Saved data entries
......

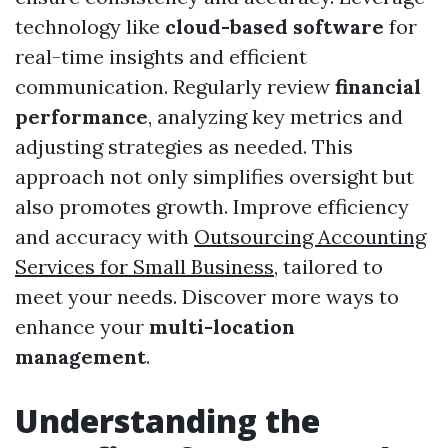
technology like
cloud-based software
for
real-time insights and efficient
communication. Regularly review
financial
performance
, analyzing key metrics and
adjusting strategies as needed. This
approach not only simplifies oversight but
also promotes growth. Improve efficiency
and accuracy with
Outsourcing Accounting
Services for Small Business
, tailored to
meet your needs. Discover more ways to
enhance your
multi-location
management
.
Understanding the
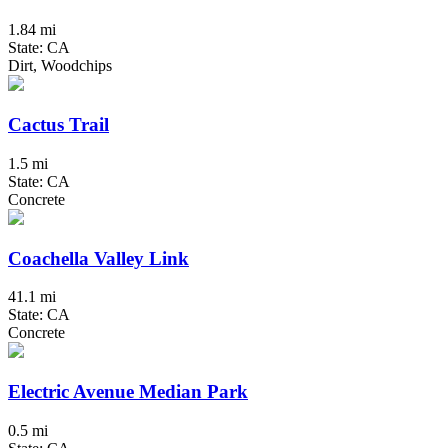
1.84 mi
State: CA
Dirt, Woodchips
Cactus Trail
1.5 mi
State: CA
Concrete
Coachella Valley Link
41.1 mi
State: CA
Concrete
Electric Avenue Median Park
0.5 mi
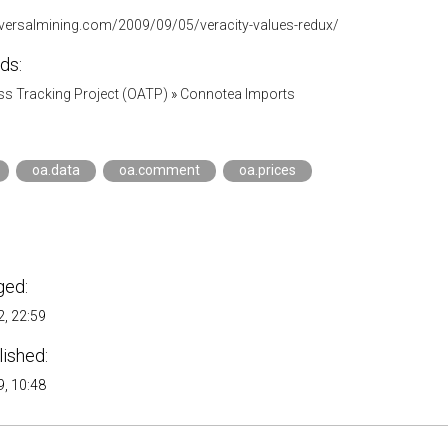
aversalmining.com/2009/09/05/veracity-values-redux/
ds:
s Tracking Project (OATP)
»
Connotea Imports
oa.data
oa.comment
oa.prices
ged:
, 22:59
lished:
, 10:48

......

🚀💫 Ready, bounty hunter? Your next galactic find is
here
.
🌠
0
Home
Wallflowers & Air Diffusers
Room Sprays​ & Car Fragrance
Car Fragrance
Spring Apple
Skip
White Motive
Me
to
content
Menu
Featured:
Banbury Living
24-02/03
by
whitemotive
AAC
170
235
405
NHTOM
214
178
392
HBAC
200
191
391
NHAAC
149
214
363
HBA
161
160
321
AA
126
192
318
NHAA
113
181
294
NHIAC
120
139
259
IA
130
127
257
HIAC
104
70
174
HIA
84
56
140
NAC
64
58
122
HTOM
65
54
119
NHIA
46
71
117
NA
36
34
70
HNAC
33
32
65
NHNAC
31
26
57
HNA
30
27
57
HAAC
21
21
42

......

From the entries above, print the lines beginning at the one with "technology like" and stopping after the one with "also promotes growth. Improve efficiency", exactly as written and with nothing else.

technology like
cloud-based software
for
real-time insights and efficient
communication. Regularly review
financial
performance
, analyzing key metrics and
adjusting strategies as needed. This
approach not only simplifies oversight but
also promotes growth. Improve efficiency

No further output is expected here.